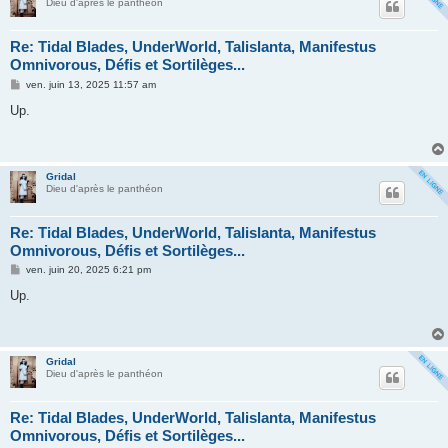
Dieu d'après le panthéon
Re: Tidal Blades, UnderWorld, Talislanta, Manifestus
Omnivorous, Défis et Sortilèges...
M
ven. juin 13, 2025 11:57 am
e
s
Up.
s
a
g
e
Gridal
Dieu d'après le panthéon
Re: Tidal Blades, UnderWorld, Talislanta, Manifestus
Omnivorous, Défis et Sortilèges...
M
ven. juin 20, 2025 6:21 pm
e
s
Up.
s
a
g
e
Gridal
Dieu d'après le panthéon
Re: Tidal Blades, UnderWorld, Talislanta, Manifestus
Omnivorous, Défis et Sortilèges...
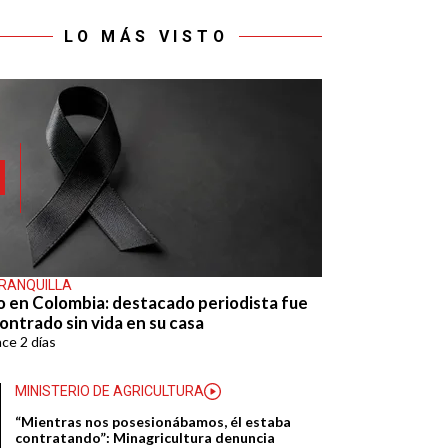
LO MÁS VISTO
RANQUILLA
o en Colombia: destacado periodista fue
ontrado sin vida en su casa
ace
2 días
MINISTERIO DE AGRICULTURA
“Mientras nos posesionábamos, él estaba
contratando”: Minagricultura denuncia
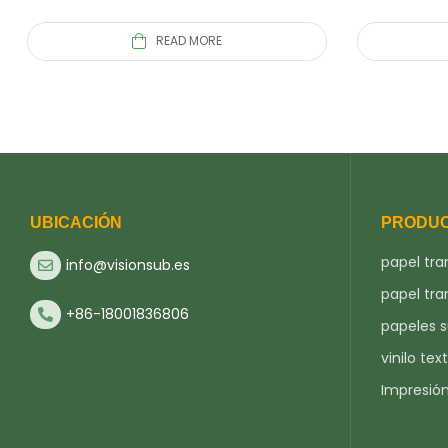
READ MORE
UBICACIÓN
PRODU
papel tra
info@visionsub.es
papel tra
+86-18001836806
papeles 
vinilo text
Impresió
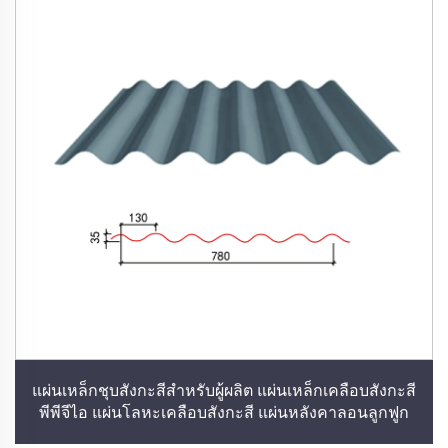
แผ่นเหล็กชุบสังกะสีสำหรับผู้ผลิต แผ่นเหล็กเคลือบสังกะสี
พีพีจีไอ แผ่นโลหะเคลือบสังกะสี แผ่นหลังคาลอนลูกฟูก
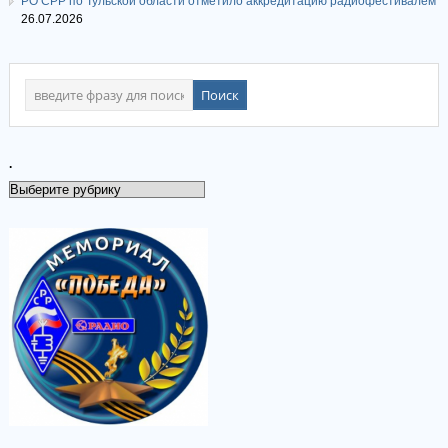
РО СРР по Тульской области отметило аккредитацию радиофестивалем
26.07.2026
.
.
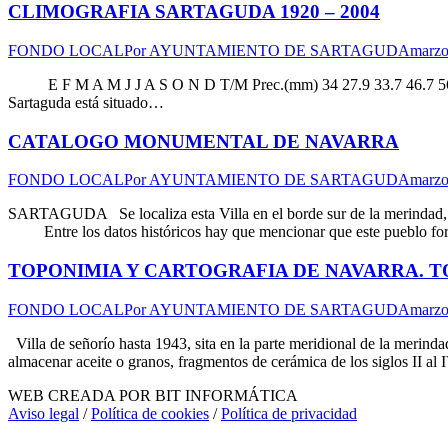
CLIMOGRAFIA SARTAGUDA 1920 – 2004
FONDO LOCAL
Por
AYUNTAMIENTO DE SARTAGUDA
marzo
E F M A M J J A S O N D T/M Prec.(mm) 34 27.9 33.7 46.7 56 49.9
Sartaguda está situado…
CATALOGO MONUMENTAL DE NAVARRA
FONDO LOCAL
Por
AYUNTAMIENTO DE SARTAGUDA
marzo
SARTAGUDA Se localiza esta Villa en el borde sur de la merindad, limi
Entre los datos históricos hay que mencionar que este pueblo fo
TOPONIMIA Y CARTOGRAFIA DE NAVARRA. TO
FONDO LOCAL
Por
AYUNTAMIENTO DE SARTAGUDA
marzo
Villa de señorío hasta 1943, sita en la parte meridional de la merin
almacenar aceite o granos, fragmentos de cerámica de los siglos II al
WEB CREADA POR BIT INFORMÁTICA
Aviso legal
/
Política de cookies
/
Política de privacidad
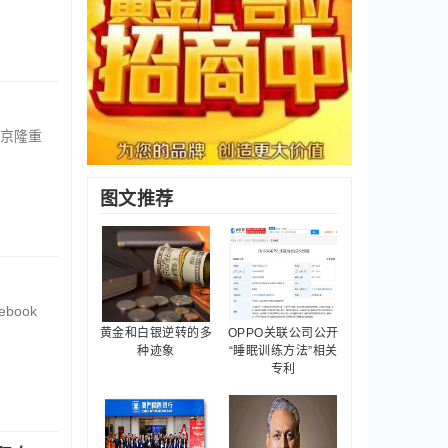
京隆重
图文推荐
book
黄金和白银逆转的多
OPPO关联公司公开
种迹象
“睡眠训练方法”相关
专利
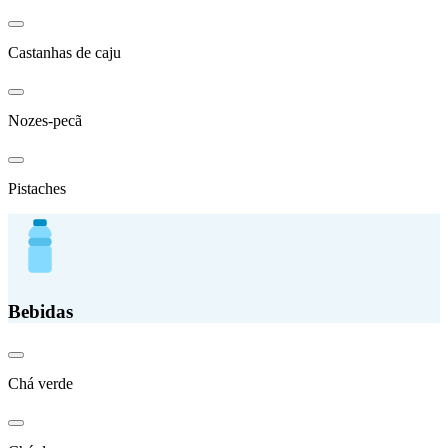
Castanhas de caju
Nozes-pecã
Pistaches
Bebidas
Chá verde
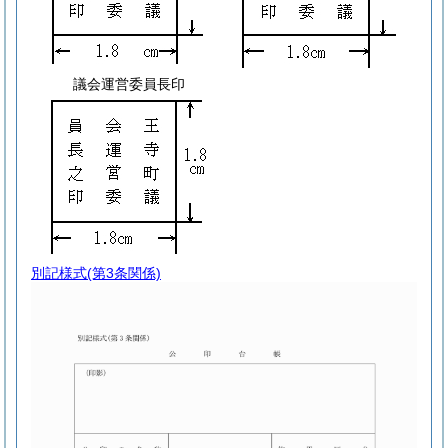
議会運営委員長印
別記様式
(第3条関係)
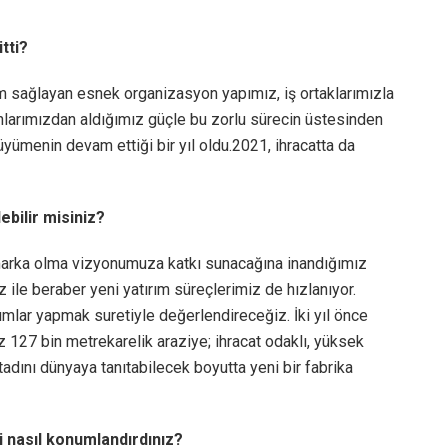
tti?
um sağlayan esnek organizasyon yapımız, iş ortaklarımızla
anlarımızdan aldığımız güçle bu zorlu sürecin üstesinden
üyümenin devam ettiği bir yıl oldu.2021, ihracatta da
ebilir misiniz?
marka olma vizyonumuza katkı sunacağına inandığımız
z ile beraber yeni yatırım süreçlerimiz de hızlanıyor.
ımlar yapmak suretiyle değerlendireceğiz. İki yıl önce
 127 bin metrekarelik araziye; ihracat odaklı, yüksek
tadını dünyaya tanıtabilecek boyutta yeni bir fabrika
i nasıl konumlandırdınız?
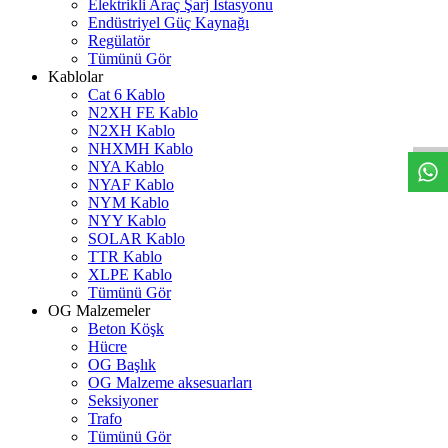
Elektrikli Araç Şarj İstasyonu
Endüstriyel Güç Kaynağı
Regülatör
Tümünü Gör
Kablolar
W
h
t
s
a
p
p
D
e
s
t
e
H
a
t
t
Cat 6 Kablo
N2XH FE Kablo
N2XH Kablo
NHXMH Kablo
NYA Kablo
NYAF Kablo
NYM Kablo
NYY Kablo
SOLAR Kablo
TTR Kablo
XLPE Kablo
Tümünü Gör
OG Malzemeler
Beton Köşk
Hücre
OG Başlık
OG Malzeme aksesuarları
Seksiyoner
Trafo
Tümünü Gör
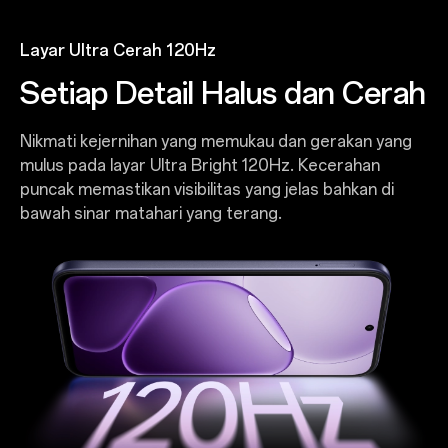
Layar Ultra Cerah 120Hz
Setiap Detail Halus dan Cerah
Nikmati kejernihan yang memukau dan gerakan yang
mulus pada layar Ultra Bright 120Hz. Kecerahan
puncak memastikan visibilitas yang jelas bahkan di
bawah sinar matahari yang terang.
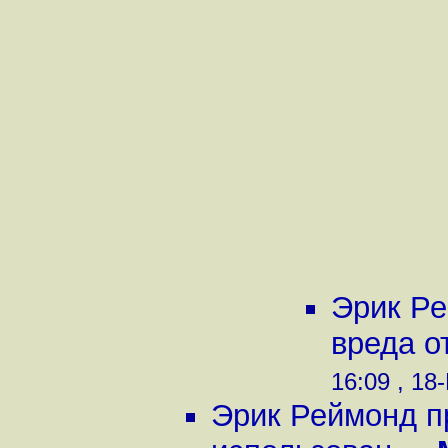
Эрик Ре
вреда о
16:09 , 18
Эрик Реймонд п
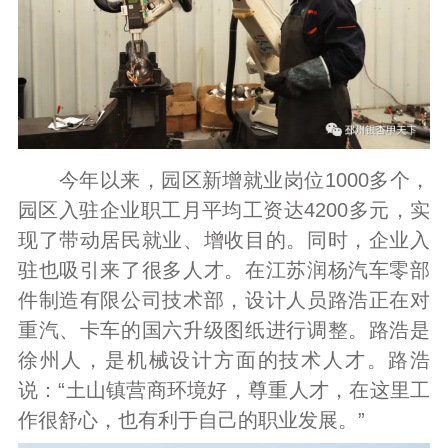
今年以来，园区新增就业岗位1000多个，
园区入驻企业职工月平均工资达4200多元，实
现了带动居民就业、增收目的。同时，企业入
驻也吸引来了很多人才。在江苏润杨汽车零部
件制造有限公司技术部，设计人员路浩正在对
重汽、卡车的国六升级图纸进行调整。路浩是
徐州人，是机械设计方面的技术人才。路浩
说：“土山镇营商环境好，尊重人才，在这里工
作很舒心，也有利于自己的职业发展。”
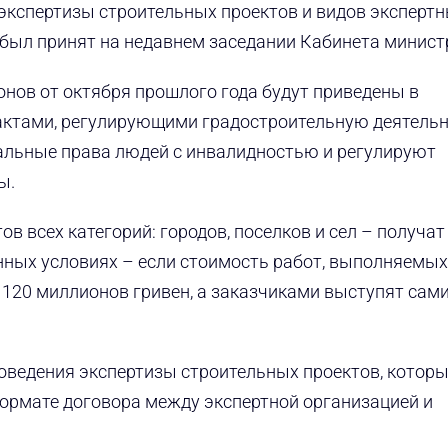
экспертизы строительных проектов и видов эксперт
 был принят на недавнем заседании Кабинета минист
нов от октября прошлого года будут приведены в
актами, регулирующими градостроительную деятельн
альные права людей с инвалидностью и регулируют
ы.
в всех категорий: городов, поселков и сел – получат
ных условиях – если стоимость работ, выполняемых
120 миллионов гривен, а заказчиками выступят сам
оведения экспертизы строительных проектов, котор
ормате договора между экспертной организацией и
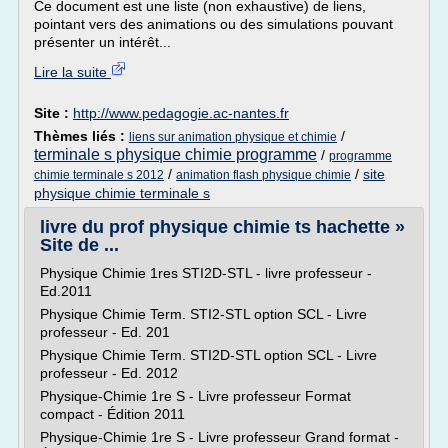
Ce document est une liste (non exhaustive) de liens,
pointant vers des animations ou des simulations pouvant
présenter un intérêt...
Lire la suite
Site :
http://www.pedagogie.ac-nantes.fr
Thèmes liés :
/
liens sur animation physique et chimie
terminale s physique chimie programme
/
programme
/
/
site
chimie terminale s 2012
animation flash physique chimie
physique chimie terminale s
livre du prof physique chimie ts hachette »
Site de ...
Physique Chimie 1res STI2D-STL - livre professeur -
Ed.2011
Physique Chimie Term. STI2-STL option SCL - Livre
professeur - Ed. 201
Physique Chimie Term. STI2D-STL option SCL - Livre
professeur - Ed. 2012
Physique-Chimie 1re S - Livre professeur Format
compact - Édition 2011
Physique-Chimie 1re S - Livre professeur Grand format -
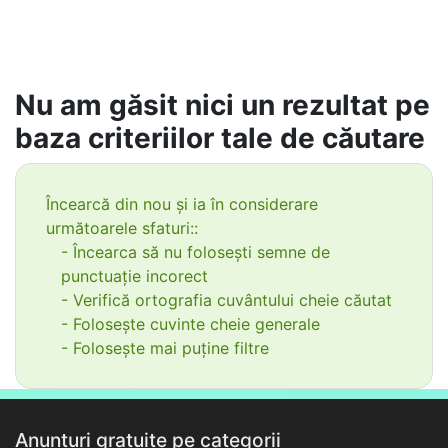
Nu am găsit nici un rezultat pe
baza criteriilor tale de căutare
Încearcă din nou și ia în considerare
următoarele sfaturi::
- Încearca să nu folosești semne de
punctuație incorect
- Verifică ortografia cuvântului cheie căutat
- Folosește cuvinte cheie generale
- Folosește mai puține filtre
Anunțuri gratuite pe categorii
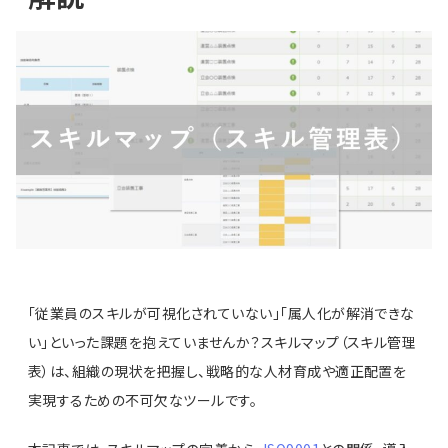
「従業員のスキルが可視化されていない」「属人化が解消できな
い」といった課題を抱えていませんか？スキルマップ（スキル管理
表）は、組織の現状を把握し、戦略的な人材育成や適正配置を
実現するための不可欠なツールです。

Task prompt =>
From the line that has "livre du prof" through the line that has "professeur - Ed. 2012", copy every line exactly as it appears above, and leave out all others.

Finished exercise =>
livre du prof physique chimie ts hachette »
Site de ...
Physique Chimie 1res STI2D-STL - livre professeur -
Ed.2011
Physique Chimie Term. STI2-STL option SCL - Livre
professeur - Ed. 201
Physique Chimie Term. STI2D-STL option SCL - Livre
professeur - Ed. 2012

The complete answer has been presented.